──────── Entries provided ────────

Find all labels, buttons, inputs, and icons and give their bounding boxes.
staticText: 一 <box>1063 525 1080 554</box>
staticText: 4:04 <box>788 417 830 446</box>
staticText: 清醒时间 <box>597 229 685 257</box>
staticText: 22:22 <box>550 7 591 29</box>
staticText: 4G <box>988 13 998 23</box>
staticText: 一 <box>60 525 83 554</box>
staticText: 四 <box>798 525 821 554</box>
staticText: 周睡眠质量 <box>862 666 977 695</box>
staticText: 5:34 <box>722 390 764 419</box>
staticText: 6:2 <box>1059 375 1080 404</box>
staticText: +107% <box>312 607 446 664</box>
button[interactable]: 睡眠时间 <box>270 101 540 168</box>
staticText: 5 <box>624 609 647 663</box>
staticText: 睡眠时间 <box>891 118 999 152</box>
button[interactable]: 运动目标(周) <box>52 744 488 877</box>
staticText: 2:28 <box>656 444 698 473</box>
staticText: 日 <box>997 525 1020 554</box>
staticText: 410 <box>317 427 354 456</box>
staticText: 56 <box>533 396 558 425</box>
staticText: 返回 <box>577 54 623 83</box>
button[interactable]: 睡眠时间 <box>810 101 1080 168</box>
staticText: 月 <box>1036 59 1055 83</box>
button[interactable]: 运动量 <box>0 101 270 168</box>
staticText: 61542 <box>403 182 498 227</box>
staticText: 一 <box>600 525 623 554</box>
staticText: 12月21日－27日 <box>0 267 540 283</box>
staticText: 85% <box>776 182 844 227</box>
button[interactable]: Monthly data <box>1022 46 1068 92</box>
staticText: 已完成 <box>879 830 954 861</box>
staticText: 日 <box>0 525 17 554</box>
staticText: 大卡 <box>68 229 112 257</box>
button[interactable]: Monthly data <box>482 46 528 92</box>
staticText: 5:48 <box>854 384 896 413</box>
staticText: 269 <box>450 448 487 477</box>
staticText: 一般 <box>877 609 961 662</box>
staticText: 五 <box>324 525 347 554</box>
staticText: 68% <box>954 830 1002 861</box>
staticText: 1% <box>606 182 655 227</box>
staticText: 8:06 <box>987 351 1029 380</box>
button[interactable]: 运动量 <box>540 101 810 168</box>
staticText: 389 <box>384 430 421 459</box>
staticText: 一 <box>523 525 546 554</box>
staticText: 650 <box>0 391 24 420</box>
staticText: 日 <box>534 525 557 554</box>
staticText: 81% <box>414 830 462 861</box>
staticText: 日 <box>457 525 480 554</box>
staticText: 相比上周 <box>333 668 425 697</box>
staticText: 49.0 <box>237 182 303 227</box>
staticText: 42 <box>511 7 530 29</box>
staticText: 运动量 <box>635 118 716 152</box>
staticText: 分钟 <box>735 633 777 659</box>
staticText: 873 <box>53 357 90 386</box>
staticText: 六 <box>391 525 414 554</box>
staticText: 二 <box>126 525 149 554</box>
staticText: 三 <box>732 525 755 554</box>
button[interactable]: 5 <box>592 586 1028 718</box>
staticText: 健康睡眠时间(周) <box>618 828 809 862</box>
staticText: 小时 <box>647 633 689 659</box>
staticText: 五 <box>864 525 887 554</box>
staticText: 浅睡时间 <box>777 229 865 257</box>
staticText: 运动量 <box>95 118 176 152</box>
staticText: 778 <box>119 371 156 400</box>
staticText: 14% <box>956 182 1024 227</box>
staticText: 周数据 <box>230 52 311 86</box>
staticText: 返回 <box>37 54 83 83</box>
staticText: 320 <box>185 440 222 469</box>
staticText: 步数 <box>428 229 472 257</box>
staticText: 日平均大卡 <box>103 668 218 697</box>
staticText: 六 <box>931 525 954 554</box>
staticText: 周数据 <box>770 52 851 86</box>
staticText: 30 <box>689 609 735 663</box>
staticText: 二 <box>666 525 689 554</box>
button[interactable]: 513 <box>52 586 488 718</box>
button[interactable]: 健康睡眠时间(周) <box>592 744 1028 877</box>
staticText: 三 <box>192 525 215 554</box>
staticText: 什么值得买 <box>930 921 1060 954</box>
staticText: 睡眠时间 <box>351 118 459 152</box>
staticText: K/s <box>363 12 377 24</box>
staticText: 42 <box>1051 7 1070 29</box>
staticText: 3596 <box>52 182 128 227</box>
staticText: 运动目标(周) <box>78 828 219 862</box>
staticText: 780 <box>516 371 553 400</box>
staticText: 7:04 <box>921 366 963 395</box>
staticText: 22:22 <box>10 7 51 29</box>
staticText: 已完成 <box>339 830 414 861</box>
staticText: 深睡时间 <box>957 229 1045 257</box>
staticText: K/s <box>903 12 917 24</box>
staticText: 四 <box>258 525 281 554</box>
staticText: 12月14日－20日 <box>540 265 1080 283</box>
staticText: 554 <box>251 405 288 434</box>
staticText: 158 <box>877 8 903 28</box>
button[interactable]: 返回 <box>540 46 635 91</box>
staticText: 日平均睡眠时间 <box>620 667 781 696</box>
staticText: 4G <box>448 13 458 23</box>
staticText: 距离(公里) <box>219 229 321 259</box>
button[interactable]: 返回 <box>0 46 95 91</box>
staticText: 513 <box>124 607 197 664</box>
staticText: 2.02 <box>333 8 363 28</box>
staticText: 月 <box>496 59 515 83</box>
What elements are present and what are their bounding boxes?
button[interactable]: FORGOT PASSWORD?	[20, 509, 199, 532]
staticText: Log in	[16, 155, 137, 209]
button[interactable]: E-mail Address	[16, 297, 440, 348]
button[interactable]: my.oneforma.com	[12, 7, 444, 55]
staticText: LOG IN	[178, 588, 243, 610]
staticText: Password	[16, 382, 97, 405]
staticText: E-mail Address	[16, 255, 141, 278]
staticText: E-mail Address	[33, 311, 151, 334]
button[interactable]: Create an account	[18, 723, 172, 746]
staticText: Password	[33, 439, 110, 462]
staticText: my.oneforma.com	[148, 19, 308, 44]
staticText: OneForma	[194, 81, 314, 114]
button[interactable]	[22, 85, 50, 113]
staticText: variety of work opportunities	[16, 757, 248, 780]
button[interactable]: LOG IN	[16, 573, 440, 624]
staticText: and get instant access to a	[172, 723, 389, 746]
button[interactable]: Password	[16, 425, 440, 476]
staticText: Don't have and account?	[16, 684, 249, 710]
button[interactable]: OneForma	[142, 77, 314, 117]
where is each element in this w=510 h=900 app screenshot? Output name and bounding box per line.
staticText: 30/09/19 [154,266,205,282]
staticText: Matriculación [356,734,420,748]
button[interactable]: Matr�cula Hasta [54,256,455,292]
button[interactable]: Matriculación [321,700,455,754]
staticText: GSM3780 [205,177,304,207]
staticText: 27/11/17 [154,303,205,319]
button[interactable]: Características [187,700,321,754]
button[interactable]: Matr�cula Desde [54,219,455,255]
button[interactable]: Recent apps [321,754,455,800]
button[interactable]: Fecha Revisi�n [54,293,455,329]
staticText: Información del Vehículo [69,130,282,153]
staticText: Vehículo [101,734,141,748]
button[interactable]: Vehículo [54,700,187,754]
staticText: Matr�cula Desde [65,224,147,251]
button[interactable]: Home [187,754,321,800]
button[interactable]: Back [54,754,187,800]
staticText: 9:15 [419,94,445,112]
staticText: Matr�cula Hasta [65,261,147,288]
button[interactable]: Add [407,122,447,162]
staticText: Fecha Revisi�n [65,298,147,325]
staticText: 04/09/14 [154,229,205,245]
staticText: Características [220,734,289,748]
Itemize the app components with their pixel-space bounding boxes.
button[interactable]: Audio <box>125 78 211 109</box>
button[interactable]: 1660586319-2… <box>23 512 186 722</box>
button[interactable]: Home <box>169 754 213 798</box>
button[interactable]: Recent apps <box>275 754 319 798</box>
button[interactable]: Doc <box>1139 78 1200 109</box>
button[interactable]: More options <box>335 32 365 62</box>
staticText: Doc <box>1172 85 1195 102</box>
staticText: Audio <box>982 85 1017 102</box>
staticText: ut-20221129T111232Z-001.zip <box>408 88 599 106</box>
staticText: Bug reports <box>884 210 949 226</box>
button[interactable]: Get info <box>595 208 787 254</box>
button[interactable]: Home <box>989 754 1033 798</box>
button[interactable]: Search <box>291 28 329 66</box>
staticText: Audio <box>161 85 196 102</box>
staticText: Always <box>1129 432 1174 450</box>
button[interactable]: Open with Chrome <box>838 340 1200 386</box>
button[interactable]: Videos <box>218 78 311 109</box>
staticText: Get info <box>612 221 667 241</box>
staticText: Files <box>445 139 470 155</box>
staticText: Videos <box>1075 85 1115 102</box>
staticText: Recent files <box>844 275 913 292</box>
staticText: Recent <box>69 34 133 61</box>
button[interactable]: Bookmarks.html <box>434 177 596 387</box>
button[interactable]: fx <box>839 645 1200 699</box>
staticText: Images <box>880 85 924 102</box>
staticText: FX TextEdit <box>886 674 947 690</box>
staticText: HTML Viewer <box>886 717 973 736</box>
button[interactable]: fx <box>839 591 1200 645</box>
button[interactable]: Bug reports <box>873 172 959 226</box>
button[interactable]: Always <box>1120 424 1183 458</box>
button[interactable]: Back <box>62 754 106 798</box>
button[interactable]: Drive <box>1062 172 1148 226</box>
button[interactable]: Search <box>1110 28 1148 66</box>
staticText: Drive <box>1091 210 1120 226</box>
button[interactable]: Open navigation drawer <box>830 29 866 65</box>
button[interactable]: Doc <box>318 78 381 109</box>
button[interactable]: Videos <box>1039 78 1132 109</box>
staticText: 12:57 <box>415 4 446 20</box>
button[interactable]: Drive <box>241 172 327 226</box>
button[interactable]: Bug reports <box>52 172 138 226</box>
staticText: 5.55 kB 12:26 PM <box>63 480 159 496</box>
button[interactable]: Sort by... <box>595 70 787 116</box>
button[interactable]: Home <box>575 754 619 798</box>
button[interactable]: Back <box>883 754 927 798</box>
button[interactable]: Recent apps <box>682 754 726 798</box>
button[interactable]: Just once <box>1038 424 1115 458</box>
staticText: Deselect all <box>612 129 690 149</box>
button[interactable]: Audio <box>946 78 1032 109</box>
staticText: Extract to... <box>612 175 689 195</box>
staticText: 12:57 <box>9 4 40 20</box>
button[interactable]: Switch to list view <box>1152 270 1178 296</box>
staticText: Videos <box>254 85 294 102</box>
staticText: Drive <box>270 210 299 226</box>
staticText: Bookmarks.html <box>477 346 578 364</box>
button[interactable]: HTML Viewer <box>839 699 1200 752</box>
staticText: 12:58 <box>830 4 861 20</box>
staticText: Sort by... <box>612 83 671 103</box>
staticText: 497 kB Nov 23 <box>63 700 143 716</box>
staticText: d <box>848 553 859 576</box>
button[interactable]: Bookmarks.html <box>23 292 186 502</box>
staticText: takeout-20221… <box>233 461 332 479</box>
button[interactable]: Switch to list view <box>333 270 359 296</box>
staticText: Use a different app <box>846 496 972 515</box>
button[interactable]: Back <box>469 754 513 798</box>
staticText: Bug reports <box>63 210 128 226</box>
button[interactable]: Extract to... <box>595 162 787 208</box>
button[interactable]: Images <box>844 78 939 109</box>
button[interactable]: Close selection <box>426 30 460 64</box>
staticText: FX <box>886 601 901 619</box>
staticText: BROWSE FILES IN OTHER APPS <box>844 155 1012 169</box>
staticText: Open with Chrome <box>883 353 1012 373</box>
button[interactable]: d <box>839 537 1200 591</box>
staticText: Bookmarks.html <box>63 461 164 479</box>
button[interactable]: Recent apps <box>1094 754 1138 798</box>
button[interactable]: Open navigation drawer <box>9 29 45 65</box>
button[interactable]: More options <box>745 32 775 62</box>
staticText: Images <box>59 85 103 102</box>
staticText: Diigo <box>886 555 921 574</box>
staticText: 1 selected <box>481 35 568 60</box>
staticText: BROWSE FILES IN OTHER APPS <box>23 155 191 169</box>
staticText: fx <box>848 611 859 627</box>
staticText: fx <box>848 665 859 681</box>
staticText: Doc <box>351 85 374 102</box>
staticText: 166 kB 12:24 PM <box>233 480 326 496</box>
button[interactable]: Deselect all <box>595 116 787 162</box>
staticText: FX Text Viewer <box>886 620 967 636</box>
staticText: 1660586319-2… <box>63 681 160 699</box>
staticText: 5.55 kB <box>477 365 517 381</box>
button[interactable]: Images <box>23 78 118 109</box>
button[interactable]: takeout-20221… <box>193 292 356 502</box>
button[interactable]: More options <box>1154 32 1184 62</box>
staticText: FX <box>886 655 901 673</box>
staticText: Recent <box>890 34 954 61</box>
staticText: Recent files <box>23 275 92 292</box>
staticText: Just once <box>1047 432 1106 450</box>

────────

• **Problem to work on**: In the entries above, how many lines hold the word "reports"? State the number only.

• **Task response**: 4